Toronto.. … to skin a cat (sorry cat lovers) was an expression when I was a kid. It meant that a problem often had more than one solution. During the Great War (WW1), a Canadian hospital (McGill hospital) was set up in Dannes-Camiers, France. As very young scholars, each fall we were taught McCrea’s poem “In Flanders Fields“. Dr McCrea was a surgeon in the McGill field hospital in France.
Canada’s History magazine featured an article on that hospital in its Oct/Nov 2022 issue. Authors Tim Cook and Kate Raiment wrote an article titled, “A Great Machine of Healing“. In EBSCO’s New Hampshire teacher resources linked above (5th article down), the abstract reads, “The article focuses on First World War surgeon John McCrae [who] served in McGill University‘s acclaimed field hospital in France. It mentions Canadian Army Medical Corps (CAMC) had expanded from twenty officers in 1914 to over twenty thousand members and caregivers in uniform[. They] were a vital part of the war machine, engaging in preventive care to stop disease from decimating the armies.

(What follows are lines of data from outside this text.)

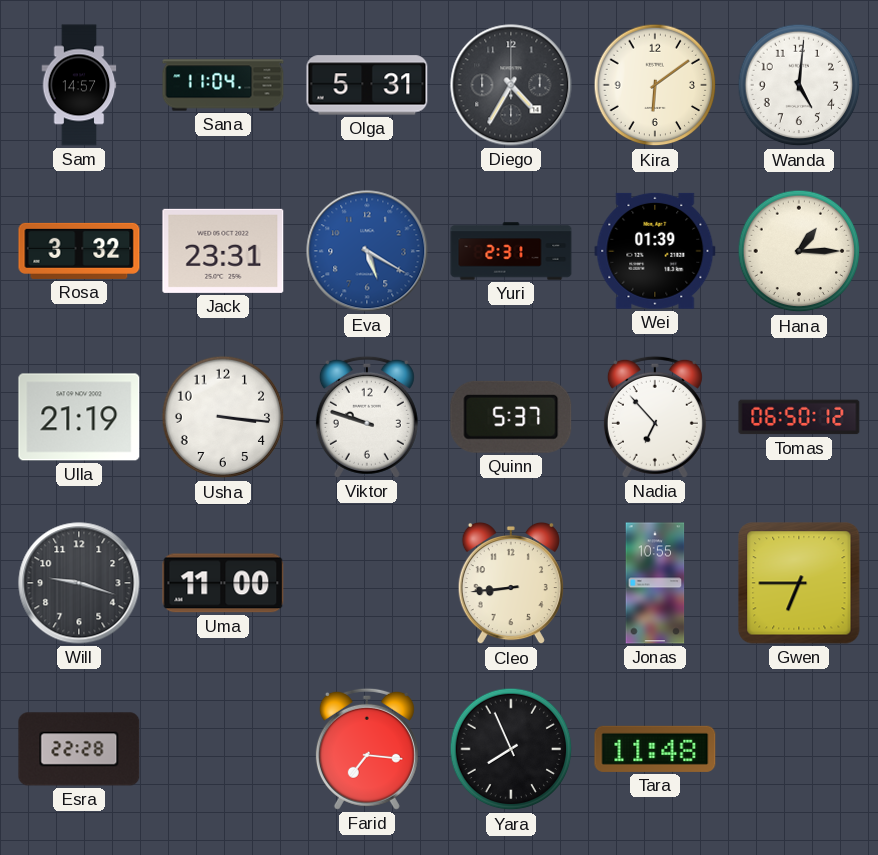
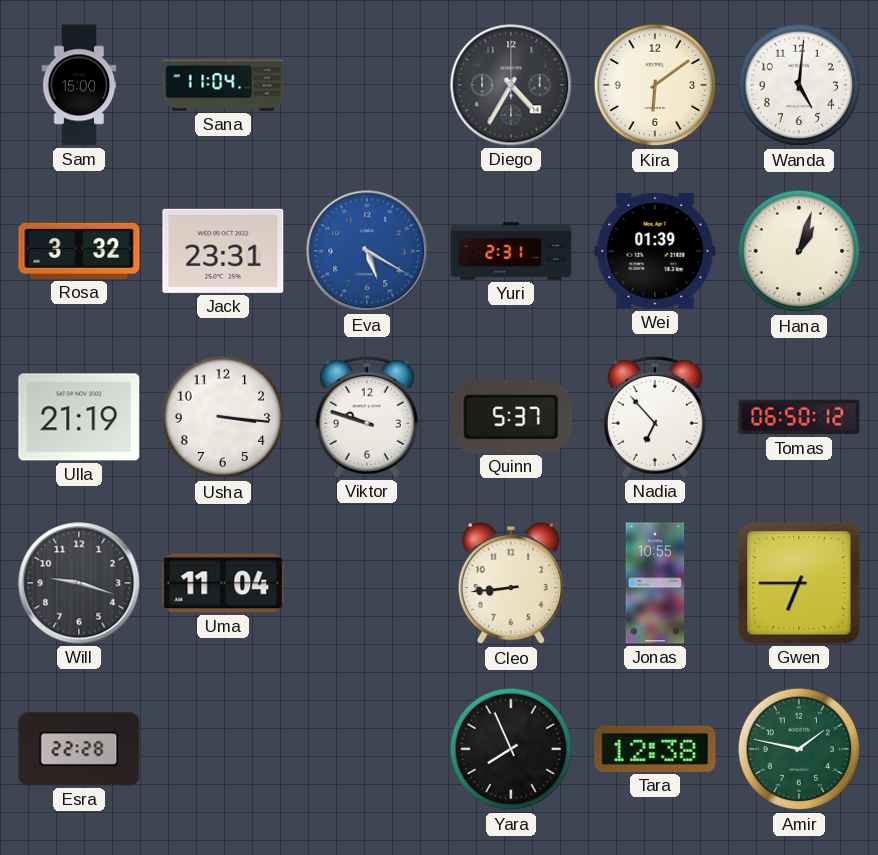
Sam: 14:57 -> 15:00
Olga: 5:31 -> none
Hana: 1:15 -> 1:03
Uma: 11:00 -> 11:04
Farid: 7:16 -> none
Tara: 11:48 -> 12:38
Amir: none -> 1:47
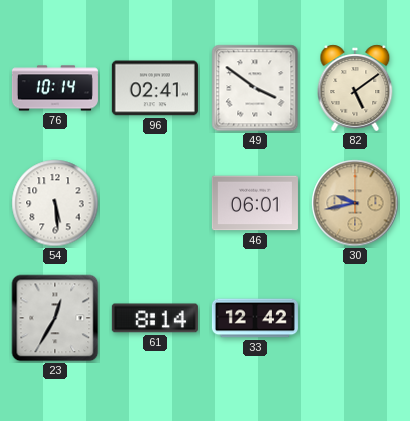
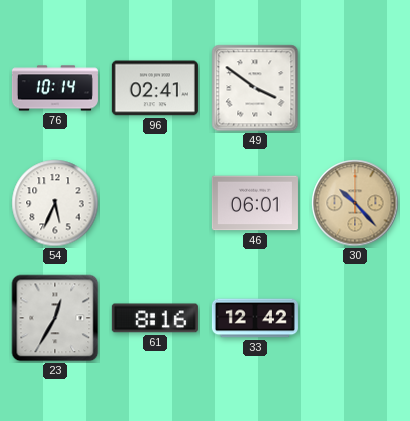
82: 5:09 -> none
54: 5:29 -> 5:34
30: 9:43 -> 10:23
61: 8:14 -> 8:16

It also mentions Canada in the war’s aftermath to better aid the public health of all Canadians.”
There was a “no photographs” policy at the hospital during WW1 but some wags used a clever way to circumvent the rule as you can see here. Pin hole photography? Perhaps. Once again a big vote of thanks goes to photo-historian George Dunbar for discovering this thoughtful article about McGill, Dr McCrea, and WW1.